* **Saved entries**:
..........

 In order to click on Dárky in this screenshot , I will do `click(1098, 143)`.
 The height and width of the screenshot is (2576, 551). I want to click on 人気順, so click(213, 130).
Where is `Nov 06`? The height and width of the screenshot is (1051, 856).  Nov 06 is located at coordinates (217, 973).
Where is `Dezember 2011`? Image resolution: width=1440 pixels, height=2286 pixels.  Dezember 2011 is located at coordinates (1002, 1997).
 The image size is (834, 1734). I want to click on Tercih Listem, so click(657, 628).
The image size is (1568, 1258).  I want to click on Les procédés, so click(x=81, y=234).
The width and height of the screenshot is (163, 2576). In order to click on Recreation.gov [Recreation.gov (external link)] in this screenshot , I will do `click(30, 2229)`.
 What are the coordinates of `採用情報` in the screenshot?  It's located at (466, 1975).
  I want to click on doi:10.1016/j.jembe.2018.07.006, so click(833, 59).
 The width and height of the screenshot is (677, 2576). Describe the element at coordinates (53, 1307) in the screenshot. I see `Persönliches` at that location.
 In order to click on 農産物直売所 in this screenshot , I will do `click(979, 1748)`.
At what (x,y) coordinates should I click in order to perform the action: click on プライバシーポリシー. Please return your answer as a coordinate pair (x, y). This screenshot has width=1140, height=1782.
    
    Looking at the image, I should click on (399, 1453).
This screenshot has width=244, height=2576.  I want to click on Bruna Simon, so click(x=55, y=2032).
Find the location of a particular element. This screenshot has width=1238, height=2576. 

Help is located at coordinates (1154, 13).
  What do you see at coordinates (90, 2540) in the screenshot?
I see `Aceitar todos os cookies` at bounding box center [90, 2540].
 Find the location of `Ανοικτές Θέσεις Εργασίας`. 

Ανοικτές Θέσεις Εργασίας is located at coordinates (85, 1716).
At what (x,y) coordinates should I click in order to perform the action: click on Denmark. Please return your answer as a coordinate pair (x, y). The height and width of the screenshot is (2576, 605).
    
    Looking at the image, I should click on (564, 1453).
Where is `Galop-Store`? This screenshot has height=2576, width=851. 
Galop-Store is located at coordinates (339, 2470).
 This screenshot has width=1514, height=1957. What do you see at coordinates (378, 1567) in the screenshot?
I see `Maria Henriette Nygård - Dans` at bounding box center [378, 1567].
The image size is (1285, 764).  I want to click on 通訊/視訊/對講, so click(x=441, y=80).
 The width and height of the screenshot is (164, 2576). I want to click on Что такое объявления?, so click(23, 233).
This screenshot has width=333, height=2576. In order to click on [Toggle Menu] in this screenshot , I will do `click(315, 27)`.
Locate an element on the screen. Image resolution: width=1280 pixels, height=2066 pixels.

..........

* **DIRECTIONS**:
If a line falls between the first line of the entries and the line containing "The width and height of the screenshot is (163, 2576).", or is one of those two, restate it word for word; leave all other lines out.

* **ANSWER**:
 In order to click on Dárky in this screenshot , I will do `click(1098, 143)`.
 The height and width of the screenshot is (2576, 551). I want to click on 人気順, so click(213, 130).
Where is `Nov 06`? The height and width of the screenshot is (1051, 856).  Nov 06 is located at coordinates (217, 973).
Where is `Dezember 2011`? Image resolution: width=1440 pixels, height=2286 pixels.  Dezember 2011 is located at coordinates (1002, 1997).
 The image size is (834, 1734). I want to click on Tercih Listem, so click(657, 628).
The image size is (1568, 1258).  I want to click on Les procédés, so click(x=81, y=234).
The width and height of the screenshot is (163, 2576). In order to click on Recreation.gov [Recreation.gov (external link)] in this screenshot , I will do `click(30, 2229)`.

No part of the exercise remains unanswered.